Question

slow bplapply?

0

Entering edit mode

Wu, Hao ▴ 20

@wu-hao-6728

Last seen 10 months ago

United States

I recently noticed that the bplapply seems work differently from the older version.

For example, if I want to do a number of lm

library(BiocParallel)

# simulate some data for 10000 regressions
N = 10000
nobs = 100
X = matrix( rnorm(nobs*3), ncol=3 )
Y = matrix(rnorm(N*nobs), nrow=N)
numCores = 4

# a function to loop through the regressions
foo <- function(i) {
    lm(Y[i,]~X)$coef[2]
}

# bpapply is slow, it takes over 6 seconds on my laptop (Mac book pro)
mParam = MulticoreParam(workers=numCores, progressbar=FALSE)
t0 = Sys.time()
beta = bplapply(1:N, foo, BPPARAM = mParam)
t1 = Sys.time()
difftime(t1, t0, unit="secs") 

# it takes 1 second for mcapply
library(doParallel)
t0 = Sys.time()
beta = mclapply(1:N, foo, mc.cores = numCores)
t1 = Sys.time()
difftime(t1, t0, unit="secs")

I'm not exactly sure what's going on, since bplapply worked perfectly fine before for this. I read the manual, and it seems bplapply now passes each row of Y to the workers, instead of dividing all data into a few chunks. It seems bpvec can achieve that, but it requires extra programming. Can someone provide a good solution? Or I should just switch to mcapply?


> sessionInfo()

R version 4.1.2 (2021-11-01)
Platform: x86_64-apple-darwin17.0 (64-bit)
Running under: macOS Catalina 10.15.1

Matrix products: default
BLAS:   /Library/Frameworks/R.framework/Versions/4.1/Resources/lib/libRblas.0.dylib
LAPACK: /Library/Frameworks/R.framework/Versions/4.1/Resources/lib/libRlapack.dylib

locale:
[1] en_US.UTF-8/en_US.UTF-8/en_US.UTF-8/C/en_US.UTF-8/en_US.UTF-8

attached base packages:
[1] parallel  stats     graphics  grDevices utils     datasets  methods  
[8] base     

other attached packages:
[1] doParallel_1.0.16   iterators_1.0.13    foreach_1.5.1      
[4] BiocParallel_1.28.0

loaded via a namespace (and not attached):
[1] compiler_4.1.2   codetools_0.2-18

BiocParallel • 1.4k views

ADD COMMENT • link 2.5 years ago • updated 16 months ago Wu, Hao ▴ 20

0

Entering edit mode

I trie bpvec function a little bit, but got a mysterious error

N = 10000
nobs = 100
X = matrix( rnorm(nobs*3), ncol=3 )
Y = matrix(rnorm(N*nobs), nrow=N)
numCores = 4

library(BiocParallel)
mParam = MulticoreParam(workers=numCores, progressbar=FALSE)
foo <- function(idx) {
    res <- rep(0, length(idx))
    for(i in idx)
        res[i] <- lm(Y[i,]~X)$coef[2]
    res
}

t0 = Sys.time()
beta = bpvec(1:N, foo, BPPARAM = mParam)
t1 = Sys.time()
difftime(t1, t0, unit="secs")

It tells me "Error: length(FUN(X)) not equal to length(X)". This is strange since my function "foo" returns a vector of the same length as the input.

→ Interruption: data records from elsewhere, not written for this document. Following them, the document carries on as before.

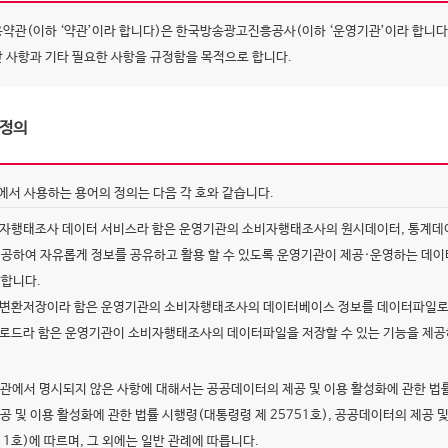
용약관(이하 ‘약관’이라 합니다)은 한국방송광고진흥공사(이하 ‘운영기관’이라 합니
반 사항과 기타 필요한 사항을 규정함을 목적으로 합니다.
 정의
에서 사용하는 용어의 정의는 다음 각 호와 같습니다.
비자행태조사 데이터 서비스라 함은 운영기관의 소비자행태조사의 원시데이터, 통계데이
제공하여 자유롭게 정보를 공유하고 활용 할 수 있도록 운영기관이 제공·운영하는 데이
말합니다.
일변환저장이라 함은 운영기관의 소비자행태조사의 데이터베이스 정보를 데이터파일로 
운로드라 함은 운영기관이 소비자행태조사의 데이터파일을 저장할 수 있는 기능을 제공
약관에서 명시되지 않은 사항에 대해서는 공공데이터의 제공 및 이용 활성화에 관한 법률(
제공 및 이용 활성화에 관한 법률 시행령(대통령령 제 25751호), 공공데이터의 제공 
 1호)에 따르며, 그 외에는 일반 관례에 따릅니다.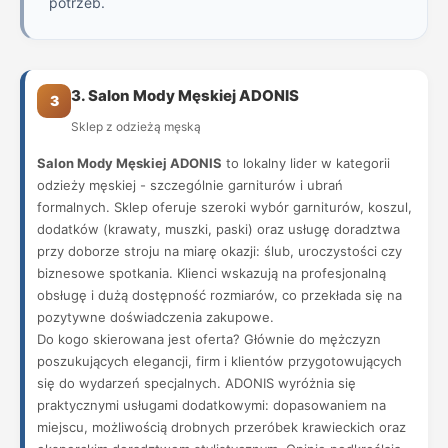
potrzeb.
3. Salon Mody Męskiej ADONIS
3
Sklep z odzieżą męską
Salon Mody Męskiej ADONIS
to lokalny lider w kategorii
odzieży męskiej - szczególnie garniturów i ubrań
formalnych. Sklep oferuje szeroki wybór garniturów, koszul,
dodatków (krawaty, muszki, paski) oraz usługę doradztwa
przy doborze stroju na miarę okazji: ślub, uroczystości czy
biznesowe spotkania. Klienci wskazują na profesjonalną
obsługę i dużą dostępność rozmiarów, co przekłada się na
pozytywne doświadczenia zakupowe.
Do kogo skierowana jest oferta? Głównie do mężczyzn
poszukujących elegancji, firm i klientów przygotowujących
się do wydarzeń specjalnych. ADONIS wyróżnia się
praktycznymi usługami dodatkowymi: dopasowaniem na
miejscu, możliwością drobnych przeróbek krawieckich oraz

ADD REPLY • link 2.5 years ago Wu, Hao ▴ 20

0

Entering edit mode

I found that there is a _task_ parameter in _MulticoreParam_ that can evenly divide and distribute the jobs. However, it's not making it faster.

library(BiocParallel)

# simulate some data for 10000 regressions                                                                
N = 10000
nobs = 100
X = matrix( rnorm(nobs*3), ncol=3 )
Y = matrix(rnorm(N*nobs), nrow=N)
numCores = 4

# a function to loop through the regressions                                                              
foo <- function(i) {
    lm(Y[i,]~X)$coef[2]
}

# bpapply is still slow                                                                                   
mParam = MulticoreParam(workers=numCores, tasks = 0)
t0 = Sys.time()
beta = bplapply(1:N, foo, BPPARAM = mParam)
t1 = Sys.time()
difftime(t1, t0, unit="secs")

I found that using SnowParam with FORK works well:

snowFORK <- SnowParam(workers = numCores, type = "FORK")
t0 = Sys.time()
beta = bplapply(1:N, foo, BPPARAM = snowFORK)
t1 = Sys.time()
difftime(t1, t0, unit="secs")

So what's going on with MulticoreParam?

ADD REPLY • link 2.5 years ago Wu, Hao ▴ 20

0

Entering edit mode

If I remember correctly, there was a change in how the environment of R was loaded in the different background jobs. You should probably read the BiocParallel NEWS, it might be related to:

o (v 1.31.13 / v 1.30.4) only export variables in .GlobalEnv or package:
https://github.com/Bioconductor/BiocParallel/issues/223
https://github.com/Bioconductor/BiocParallel/pull/224

But you might have more luck in getting an answer in the bioc-devel mailing list or the slack

ADD REPLY • link 16 months ago Lluís Revilla Sancho ▴ 730

1

Entering edit mode

This is a post from 13 months ago; sorry it slipped through at the time. Here are current timings for me

9.275732 SerialParam
8.231515 MulticoreParam
2.275638 SnowParam, type = "FORK"
2.154827 mclapply

The default tasks already divides the work in the best way for this computation (and is the same strategy across each of the *Param).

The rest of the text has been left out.